Webcomic Wednesday #41 - Epic Tales of the Mundane by Brad Dwyer
where you always draw yourself thinner.
(more hot comic action every week @razorcake.org!)
Son of a…..What a dick. The other guy that is, I love Brad.
Let me actually tell you about this goddamn doctor’s office: I knew my insurance would be running out soon, so I knew I needed to squeeze in a checkup as soon as possible. I hadn’t gone for a checkup in literally years, and so I had a list of things to ask about.
First off, I’m waiting in this room with paper thin walls so I can hear all the nurses outside gabbing about how hot they think the Rock is. Okay, fair enough, but slightly nerve-racking since I know I’m about to have conversations with the doctor about like MY BODY and stuff, and so I’m more nervous than I should be, and that was BEFORE the doctor finally came in and straight-up left the door open and asked me what was up.
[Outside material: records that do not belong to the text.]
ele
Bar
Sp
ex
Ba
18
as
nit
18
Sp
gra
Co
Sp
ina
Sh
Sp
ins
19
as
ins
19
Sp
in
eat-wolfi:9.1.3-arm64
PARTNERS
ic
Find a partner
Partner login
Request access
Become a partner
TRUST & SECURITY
So, okay, I feel like you guys probably know I’m not so great in weird social situations, right? I’ve probably made this clear by now? I very. VERY nervously asked the doctor if the door should maybe be shut maybe for the physical? And, without looking, he tells me the door IS closed. It’s not. It’s, like, it’s not WIDE OPEN, you know. But it’s ajar. And I happen to KNOW how much sound travels from where I’m sitting to the nurses station even with the door closed completely. But he tells me it’s closed and… It’s this thing, I didn’t want to have to even ASK about it in the first place, that made me nervous and uncomfortable, so I SUPER DUPER do not wanna have a fucking argument about it. But I say, “No, it’s, it’s actually still open a little.” And the doctor super weirdly looks to the door, and turns back, “It’s fine, no one can hear you.”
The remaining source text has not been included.